** DATA SHOWN follows **

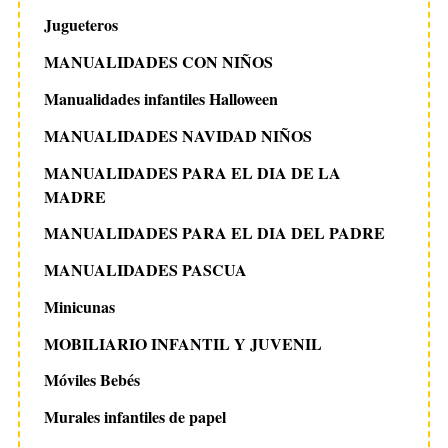
Jugueteros
MANUALIDADES CON NIÑOS
Manualidades infantiles Halloween
MANUALIDADES NAVIDAD NIÑOS
MANUALIDADES PARA EL DIA DE LA
MADRE
MANUALIDADES PARA EL DIA DEL PADRE
MANUALIDADES PASCUA
Minicunas
MOBILIARIO INFANTIL Y JUVENIL
Móviles Bebés
Murales infantiles de papel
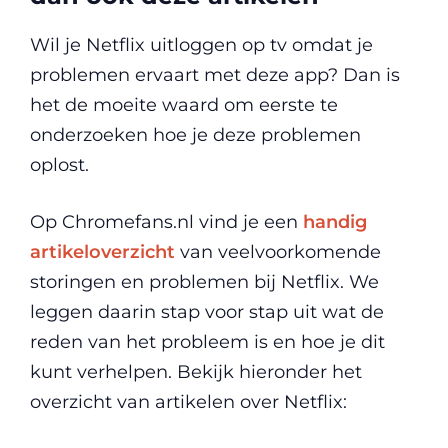
Wil je Netflix uitloggen op tv omdat je
problemen ervaart met deze app? Dan is
het de moeite waard om eerste te
onderzoeken hoe je deze problemen
oplost.
Op Chromefans.nl vind je een
handig
artikeloverzicht
van veelvoorkomende
storingen en problemen bij Netflix. We
leggen daarin stap voor stap uit wat de
reden van het probleem is en hoe je dit
kunt verhelpen. Bekijk hieronder het
overzicht van artikelen over Netflix:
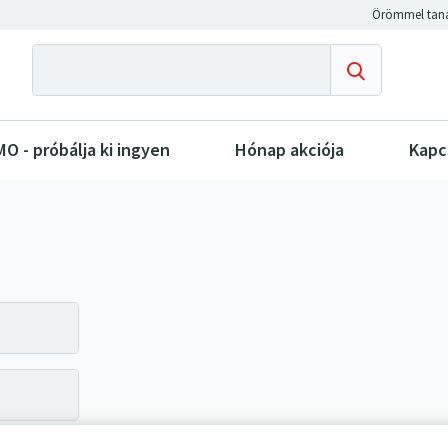
O - próbálja ki ingyen
Hónap akciója
Kapc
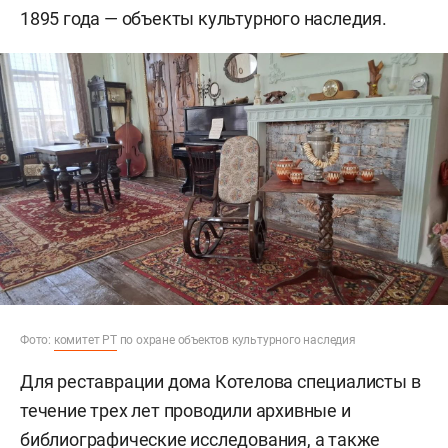
1895 года — объекты культурного наследия.
Фото:
комитет РТ
по охране объектов культурного наследия
Для реставрации дома Котелова специалисты в
течение трех лет проводили архивные и
библиографические исследования, а также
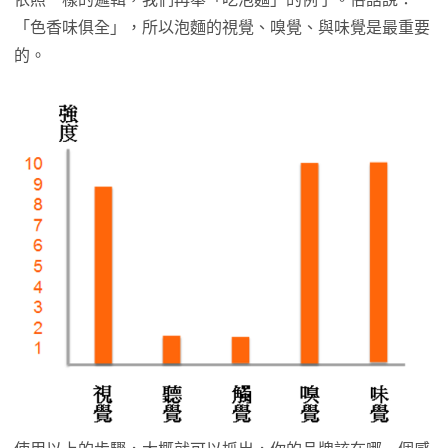
「色香味俱全」，所以泡麵的視覺、嗅覺、與味覺是最重要
的。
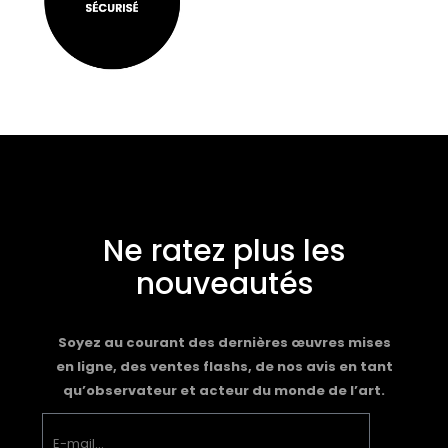
Ne ratez plus les
nouveautés
Soyez au courant des dernières œuvres mises
en ligne, des ventes flashs, de nos avis en tant
qu’observateur et acteur du monde de l’art.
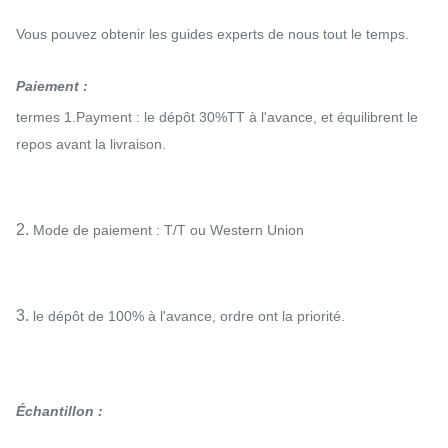
Vous pouvez obtenir les guides experts de nous tout le temps.
Paiement :
termes 1.Payment : le dépôt 30%TT à l'avance, et équilibrent le
repos avant la livraison.
2.
Mode de paiement : T/T ou Western Union
3.
le dépôt de 100% à l'avance, ordre ont la priorité.
Échantillon :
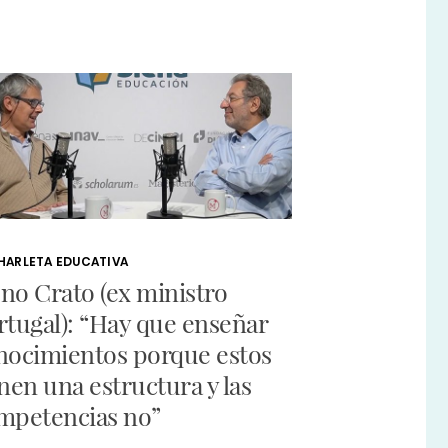
HARLETA EDUCATIVA
no Crato (ex ministro
rtugal): “Hay que enseñar
nocimientos porque estos
enen una estructura y las
mpetencias no”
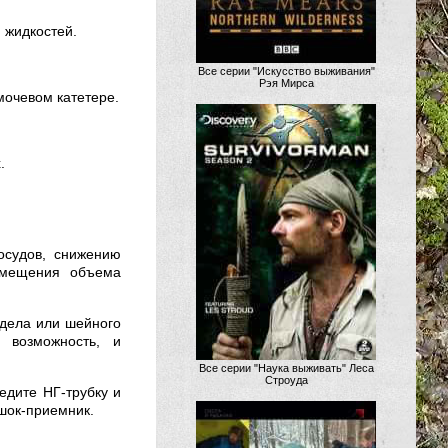
 жидкостей.
Все серии "Искусство выживания"
Рэя Мирса
мочевом катетере.
.
осудов, снижению
озмещения объема
тдела или шейного
 возможность, и
Все серии "Наука выживать" Леса
Строуда
едите НГ-трубку и
ешок-приемник.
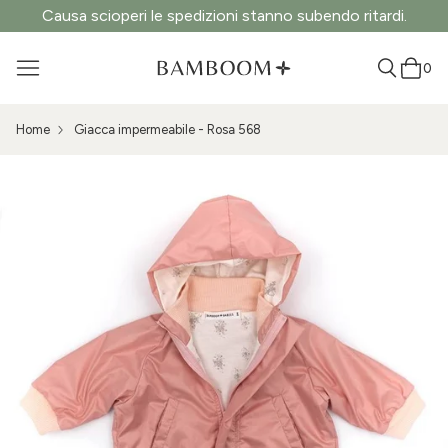
Causa scioperi le spedizioni stanno subendo ritardi.
0
Home
Giacca impermeabile - Rosa 568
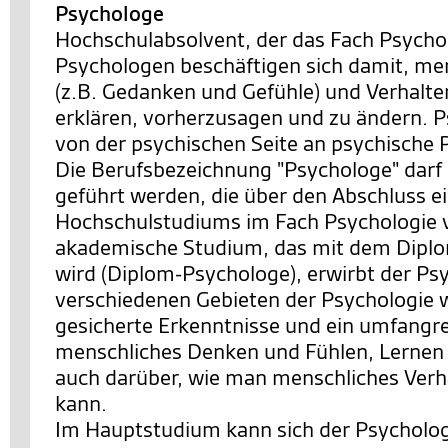
Psychologe
Hochschulabsolvent, der das Fach Psychol
Psychologen beschäftigen sich damit, me
(z.B. Gedanken und Gefühle) und Verhalte
erklären, vorherzusagen und zu ändern. 
von der psychischen Seite an psychische 
Die Berufsbezeichnung "Psychologe" darf
geführt werden, die über den Abschluss e
Hochschulstudiums im Fach Psychologie 
akademische Studium, das mit dem Dipl
wird (Diplom-Psychologe), erwirbt der Ps
verschiedenen Gebieten der Psychologie w
gesicherte Erkenntnisse und ein umfangr
menschliches Denken und Fühlen, Lernen
auch darüber, wie man menschliches Verh
kann.
Im Hauptstudium kann sich der Psycholog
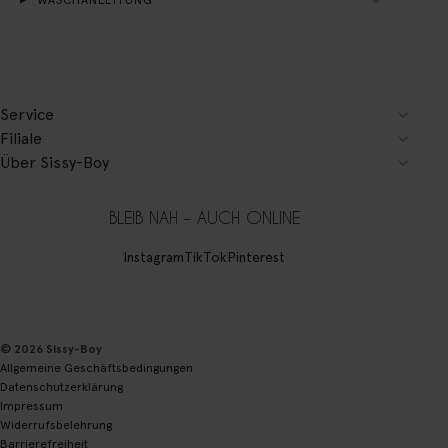
Service
Filiale
Über Sissy-Boy
BLEIB NAH – AUCH ONLINE
Instagram
TikTok
Pinterest
© 2026 Sissy-Boy
Allgemeine Geschäftsbedingungen
Datenschutzerklärung
Impressum
Widerrufsbelehrung
Barrierefreiheit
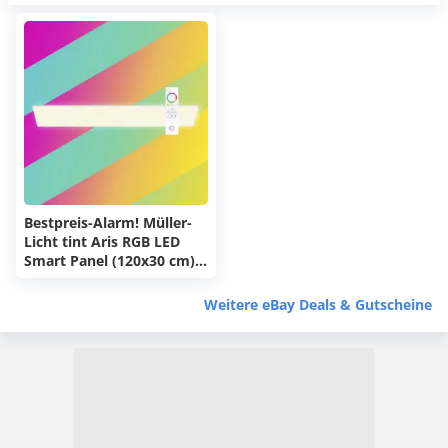
Bestpreis-Alarm! Müller-
Licht tint Aris RGB LED
Smart Panel (120x30 cm)
für 44,99€ (statt 115€) 💡
Philips Hue oder Amazon
Weitere eBay Deals & Gutscheine
Alexa kompatibel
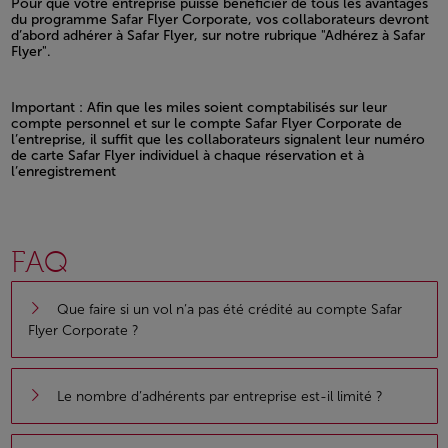
Pour que votre entreprise puisse bénéficier de tous les avantages
du programme Safar Flyer Corporate, vos collaborateurs devront
d’abord adhérer à Safar Flyer, sur notre rubrique "Adhérez à Safar
Flyer".
Open in a new window
Important : Afin que les miles soient comptabilisés sur leur
compte personnel et sur le compte Safar Flyer Corporate de
l’entreprise, il suffit que les collaborateurs signalent leur numéro
de carte Safar Flyer individuel à chaque réservation et à
l’enregistrement
Open in a new window
FAQ
Que faire si un vol n’a pas été crédité au compte Safar
Flyer Corporate ?
Le nombre d’adhérents par entreprise est-il limité ?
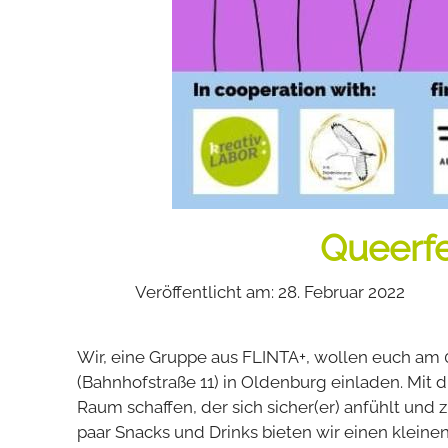
Queerfe
Veröffentlicht am: 28. Februar 2022
Wir, eine Gruppe aus FLINTA+, wollen euch a
(Bahnhofstraße 11) in Oldenburg einladen. M
Raum schaffen, der sich sicher(er) anfühlt und
paar Snacks und Drinks bieten wir einen klein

** End of DATA SHOWN **

== WHAT TO PRODUCE ==
Each line above should be printed again exactly, though the pictures should not be.

== RESPONSE TO THE TASK ==
Jugueteros
MANUALIDADES CON NIÑOS
Manualidades infantiles Halloween
MANUALIDADES NAVIDAD NIÑOS
MANUALIDADES PARA EL DIA DE LA
MADRE
MANUALIDADES PARA EL DIA DEL PADRE
MANUALIDADES PASCUA
Minicunas
MOBILIARIO INFANTIL Y JUVENIL
Móviles Bebés
Murales infantiles de papel
Wil je Netflix uitloggen op tv omdat je
problemen ervaart met deze app? Dan is
het de moeite waard om eerste te
onderzoeken hoe je deze problemen
oplost.
Op Chromefans.nl vind je een
handig
artikeloverzicht
van veelvoorkomende
storingen en problemen bij Netflix. We
leggen daarin stap voor stap uit wat de
reden van het probleem is en hoe je dit
kunt verhelpen. Bekijk hieronder het
overzicht van artikelen over Netflix:
O - próbálja ki ingyen
Hónap akciója
Kapc
1895 года — объекты культурного наследия.
Фото:
комитет РТ
по охране объектов культурного наследия
Для реставрации дома Котелова специалисты в
течение трех лет проводили архивные и
библиографические исследования, а также
「色香味俱全」，所以泡麵的視覺、嗅覺、與味覺是最重要
的。
Ne ratez plus les
nouveautés
Soyez au courant des dernières œuvres mises
en ligne, des ventes flashs, de nos avis en tant
qu’observateur et acteur du monde de l’art.
Vous pouvez obtenir les guides experts de nous tout le temps.
Paiement :
termes 1.Payment : le dépôt 30%TT à l'avance, et équilibrent le
repos avant la livraison.
2.
Mode de paiement : T/T ou Western Union
3.
le dépôt de 100% à l'avance, ordre ont la priorité.
Échantillon :
HARLETA EDUCATIVA
no Crato (ex ministro
rtugal): “Hay que enseñar
nocimientos porque estos
enen una estructura y las
mpetencias no”
 жидкостей.
Все серии "Искусство выживания"
Рэя Мирса
мочевом катетере.
.
осудов, снижению
озмещения объема
тдела или шейного
 возможность, и
Все серии "Наука выживать" Леса
Строуда
едите НГ-трубку и
ешок-приемник.
Causa scioperi le spedizioni stanno subendo ritardi.
0
Home
Giacca impermeabile - Rosa 568
Psychologe
Hochschulabsolvent, der das Fach Psychol
Psychologen beschäftigen sich damit, me
(z.B. Gedanken und Gefühle) und Verhalte
erklären, vorherzusagen und zu ändern. 
von der psychischen Seite an psychische 
Die Berufsbezeichnung "Psychologe" darf
geführt werden, die über den Abschluss e
Hochschulstudiums im Fach Psychologie 
akademische Studium, das mit dem Dipl
wird (Diplom-Psychologe), erwirbt der Ps
verschiedenen Gebieten der Psychologie w
gesicherte Erkenntnisse und ein umfangr
menschliches Denken und Fühlen, Lernen
auch darüber, wie man menschliches Verh
kann.
Im Hauptstudium kann sich der Psycholog
Service
Filiale
Über Sissy-Boy
BLEIB NAH – AUCH ONLINE
Instagram
TikTok
Pinterest
© 2026 Sissy-Boy
Allgemeine Geschäftsbedingungen
Datenschutzerklärung
Impressum
Widerrufsbelehrung
Barrierefreiheit
Bestpreis-Alarm! Müller-
Licht tint Aris RGB LED
Smart Panel (120x30 cm)
für 44,99€ (statt 115€) 💡
Philips Hue oder Amazon
Weitere eBay Deals & Gutscheine
Alexa kompatibel
Pour que votre entreprise puisse bénéficier de tous les avantages
du programme Safar Flyer Corporate, vos collaborateurs devront
d’abord adhérer à Safar Flyer, sur notre rubrique "Adhérez à Safar
Flyer".
Open in a new window
Important : Afin que les miles soient comptabilisés sur leur
compte personnel et sur le compte Safar Flyer Corporate de
l’entreprise, il suffit que les collaborateurs signalent leur numéro
de carte Safar Flyer individuel à chaque réservation et à
l’enregistrement
Open in a new window
FAQ
Que faire si un vol n’a pas été crédité au compte Safar
Flyer Corporate ?
Le nombre d’adhérents par entreprise est-il limité ?
Queerfe
Veröffentlicht am: 28. Februar 2022
Wir, eine Gruppe aus FLINTA+, wollen euch a
(Bahnhofstraße 11) in Oldenburg einladen. M
Raum schaffen, der sich sicher(er) anfühlt und
paar Snacks und Drinks bieten wir einen klein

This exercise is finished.